TASK PROMPT: Please output exactly the part of the records below that opens with the line containing "درسیستم عامل ویندوز" and closes with the line containing "درسیستم عامل اندروید", both lines included, and nothing else.

Dataset items
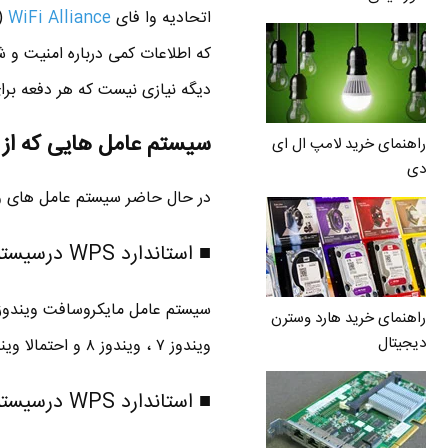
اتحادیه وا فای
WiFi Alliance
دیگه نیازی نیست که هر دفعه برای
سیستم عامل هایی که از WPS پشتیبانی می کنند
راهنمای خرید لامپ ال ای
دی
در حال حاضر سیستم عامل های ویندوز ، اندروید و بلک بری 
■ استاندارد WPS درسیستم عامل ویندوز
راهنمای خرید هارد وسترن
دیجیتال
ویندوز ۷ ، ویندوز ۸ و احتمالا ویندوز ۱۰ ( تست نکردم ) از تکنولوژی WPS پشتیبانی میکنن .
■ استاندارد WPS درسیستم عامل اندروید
* * *
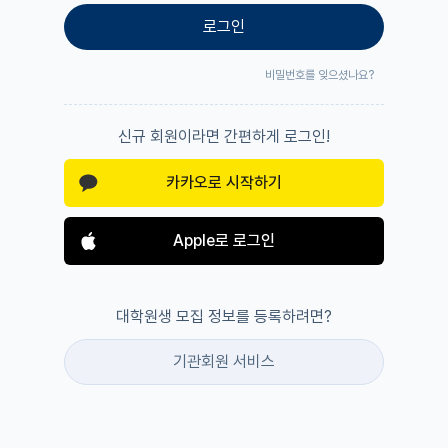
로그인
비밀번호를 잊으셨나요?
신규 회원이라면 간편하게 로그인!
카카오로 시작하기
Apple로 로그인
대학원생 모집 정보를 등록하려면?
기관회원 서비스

SOLUTION FOR THIS PROBLEM:
■ استاندارد WPS درسیستم عامل ویندوز
راهنمای خرید هارد وسترن
دیجیتال
ویندوز ۷ ، ویندوز ۸ و احتمالا ویندوز ۱۰ ( تست نکردم ) از تکنولوژی WPS پشتیبانی میکنن .
■ استاندارد WPS درسیستم عامل اندروید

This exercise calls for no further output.